Walkers is a video piece by Shaughn Martel, which explores a prolonged moment of urban dissociation. Informed by the artist’s experiences with ADHD and aphantasia, it presents the viewer with an everyday scene, a POV shot of a figure resting on a stretch of city sidewalk, and then dissects that moment; tearing down and apart the viewer’s vision, only to (harrowingly slowly) piece it back together. While I have no experience with ADHD or aphantasia, I do suffer from anxiety, brought on by a prolonged experience of vertigo in the first half of 2021, and the ways in which Walkers portrays the dissolution of an everyday setting / moment spoke to that experience potently.
This response is going to be more personal than most which have appeared on the site so far. Not unlike Mortimer, Be Quiet’s Close Quarters, Walkers is a work which I had an immediate and visceral reaction to. In early January of 2021 I had to have emergency dental surgery, and as a postoperative complication I suffered both positional vertigo and a condition called vestibular neuritis, which induces effects similar to vertigo while still being distinct enough to stand out from it. Of course at the time I had no idea what was wrong, which condition(s) I was experiencing; and with the pandemic still in full force getting a diagnosis, let alone treatment, took several months. Several months during which I could barely walk to the bathroom and back.
Happily, neither condition is permanent (or at least weren’t in my case). However, the experience left me with an equally (if not more) debilitating anxiety, which likewise left me trapped at home for many months. This too has thankfully since been treated, though my level of anxiety has not completely returned to normal. The more than a year long experience of these overlapping conditions forced me to perceive and navigate my surroundings in completely new ways. Whenever I left the house during the initial six months of dizziness and vertigo, the streets, people and buildings around me alternated between violently vibrating / shaking and drifting and tilting at strange angles, suddenly dropping out from under me. Later, at the height of the resulting anxiety and panic attacks, I suffered several moments of public dissociation and derealization; experiences which give one's surroundings a terrifyingly alien quality for their duration.
And I was one of the fortunate ones. None of my conditions were untreatable, and those episodes of dissolution have now thankfully passed. Reflecting back on them now, I very much felt at moments like I was seeing beyond the veneer of the world around me; that there were rifts between people, buildings, objects, and that these rifts were ever present, not forming in those moments but simply passing into visibility. From vertigo and anxiety arose a feeling of being on a precarious edge, about to fall through the cracks and into the earth.

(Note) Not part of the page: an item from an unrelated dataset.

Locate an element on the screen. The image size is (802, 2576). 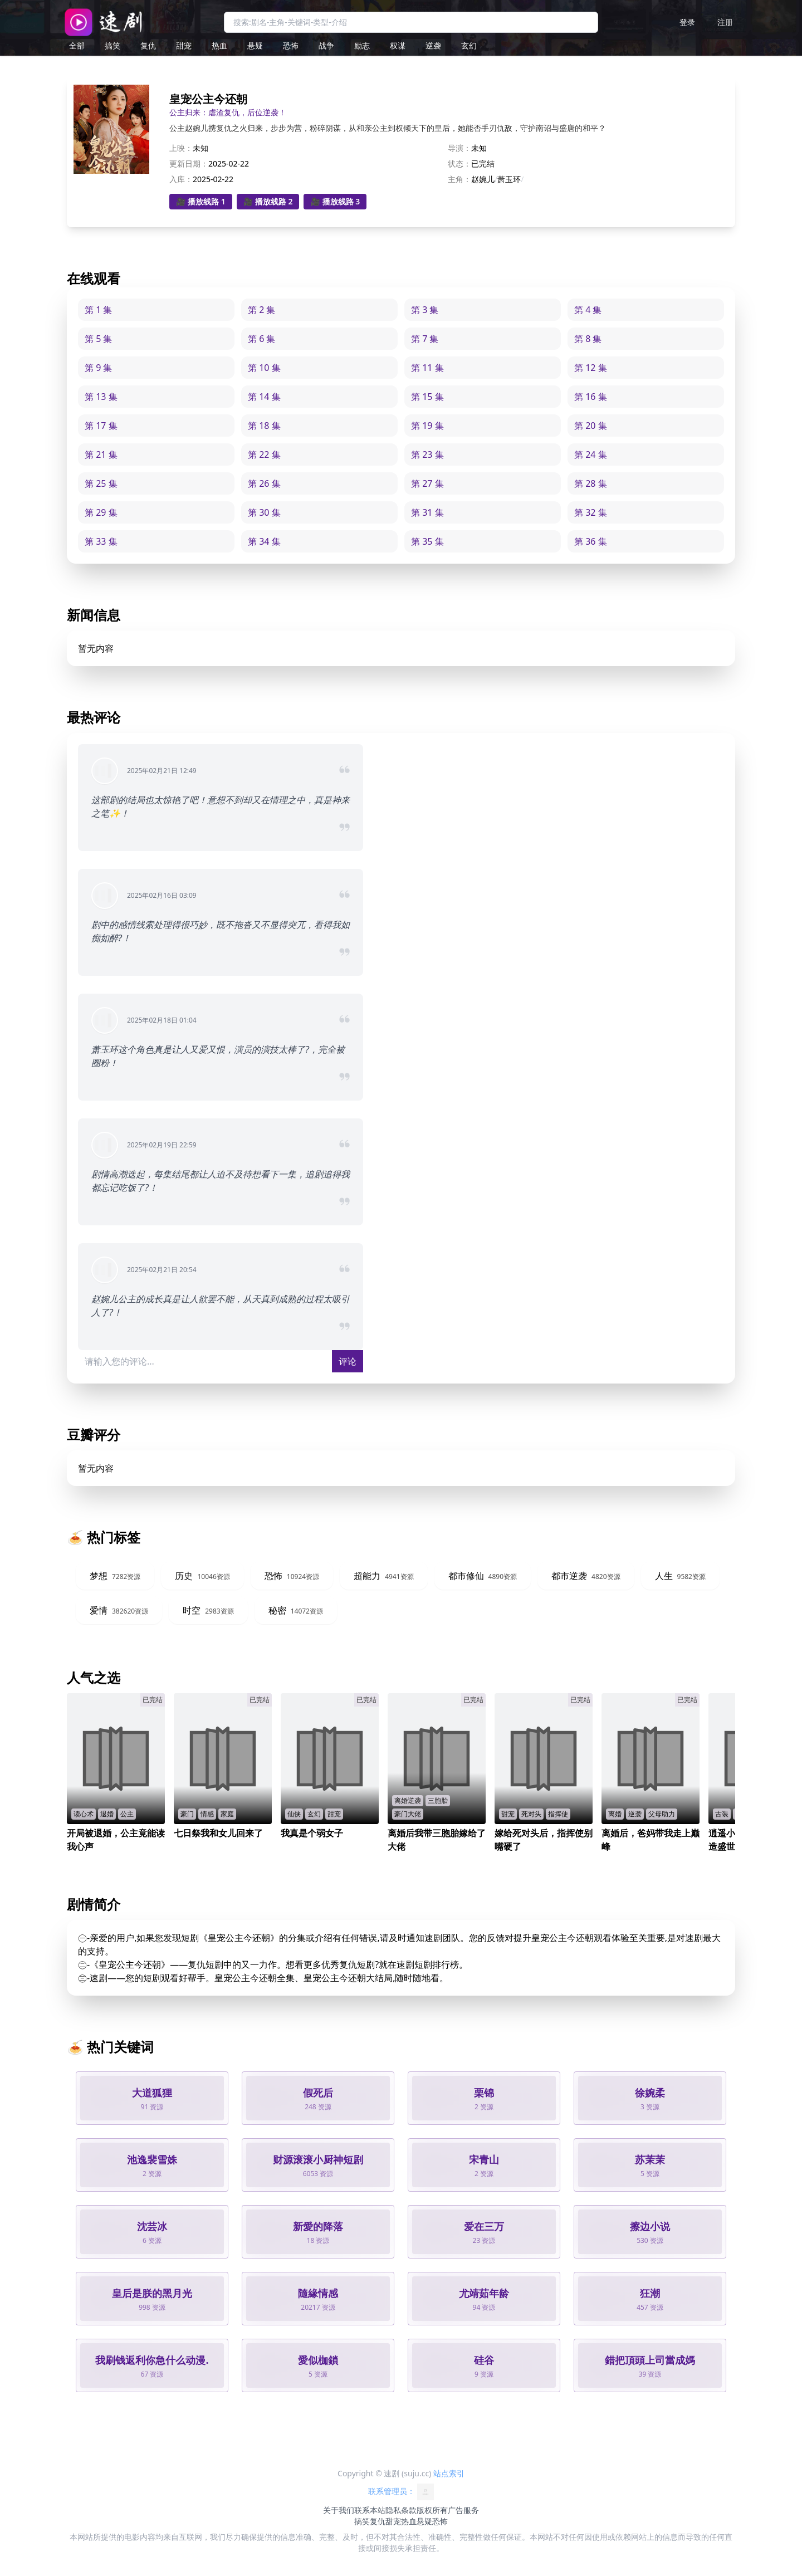
🎥 播放线路 1 is located at coordinates (201, 201).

And as I said, I was one of the lucky ones; for me this experience of the world was a relatively short lived one. Many must live with it as a constant, and the architecture of our contemporary world is not one which is kind to them. Even living with a physical and mental disability for only one year made it painfully clear how inaccessible the world under capitalism is. And this inaccessibility is far from limited to our physical structures and networks either; our bureaucracies, digital infrastructures and economic systems are all actively hostile to those whose navigation of the world falls outside of a very narrowly defined norm. There are far too many who are knowingly, maliciously, allowed to slip through the cracks.
Even this term, slipping through the cracks, which is often applied to those whom society has failed, is a form of erasure and disavowal. The onus is placed upon the victim, and the nature of the problem is presented as unintentional, even natural. The cracks are merely there, unavoidable, and we misstepped, fell through, failed to be careful. This is, of course, mere propaganda. The faults within our contemporary world are not cracks in the sense of accidental breakages or natural and unavoidable erosion, nor are their victims random or complicit; they are carefully laid out rifts, traps put in place and then hidden for those who neoliberal systems do not deem valuable to fall into. They are the gaps between people, buildings, systems, and they are always present whether we see them or not.
Walkers, with a restraint I would not be capable of in discussing these topics, makes visible these faults; the rifts and cracks we are all, in one form or another, always on the precipice of. I feel bad for not directly discussing Martel’s piece more in this response, but as I said it created a powerful reaction in me. There are certainly more ways to read it than what is presented here, and I can only imagine that those suffering from permanent or more sustained conditions, like the artist themselves, would gain insights completely lost to me. Regardless of your experiences, I strongly urge you to view Walkers, and to sit with it a while. It makes visible something that we would all do well to investigate more closely.